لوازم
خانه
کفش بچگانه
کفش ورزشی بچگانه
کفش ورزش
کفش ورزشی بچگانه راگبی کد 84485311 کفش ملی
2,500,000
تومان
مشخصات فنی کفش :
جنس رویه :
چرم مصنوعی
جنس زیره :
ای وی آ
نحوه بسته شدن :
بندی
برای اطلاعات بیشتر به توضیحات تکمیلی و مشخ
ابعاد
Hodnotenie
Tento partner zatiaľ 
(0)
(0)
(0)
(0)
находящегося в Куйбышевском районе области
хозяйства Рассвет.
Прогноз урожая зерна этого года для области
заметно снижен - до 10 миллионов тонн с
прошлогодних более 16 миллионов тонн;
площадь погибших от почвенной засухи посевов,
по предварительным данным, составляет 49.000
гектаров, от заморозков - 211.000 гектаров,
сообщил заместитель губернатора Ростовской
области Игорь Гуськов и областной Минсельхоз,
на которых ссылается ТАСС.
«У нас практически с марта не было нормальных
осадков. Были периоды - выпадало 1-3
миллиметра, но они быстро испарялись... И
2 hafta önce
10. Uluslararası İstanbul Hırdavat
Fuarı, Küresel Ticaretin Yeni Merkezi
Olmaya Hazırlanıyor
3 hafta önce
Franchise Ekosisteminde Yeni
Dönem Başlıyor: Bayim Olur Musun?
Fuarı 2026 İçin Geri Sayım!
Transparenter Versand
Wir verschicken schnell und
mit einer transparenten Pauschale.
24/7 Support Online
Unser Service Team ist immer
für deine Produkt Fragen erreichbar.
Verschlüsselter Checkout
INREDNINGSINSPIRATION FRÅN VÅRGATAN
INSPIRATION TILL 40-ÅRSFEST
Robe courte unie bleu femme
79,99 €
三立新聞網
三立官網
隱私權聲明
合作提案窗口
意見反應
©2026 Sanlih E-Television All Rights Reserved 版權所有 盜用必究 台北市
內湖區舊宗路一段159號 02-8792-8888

=-=-=

**Assignment:** From the material above, copy every line that has the word "بچگانه" in it.

**Exercise answer:**
کفش بچگانه
کفش ورزشی بچگانه
کفش ورزشی بچگانه راگبی کد 84485311 کفش ملی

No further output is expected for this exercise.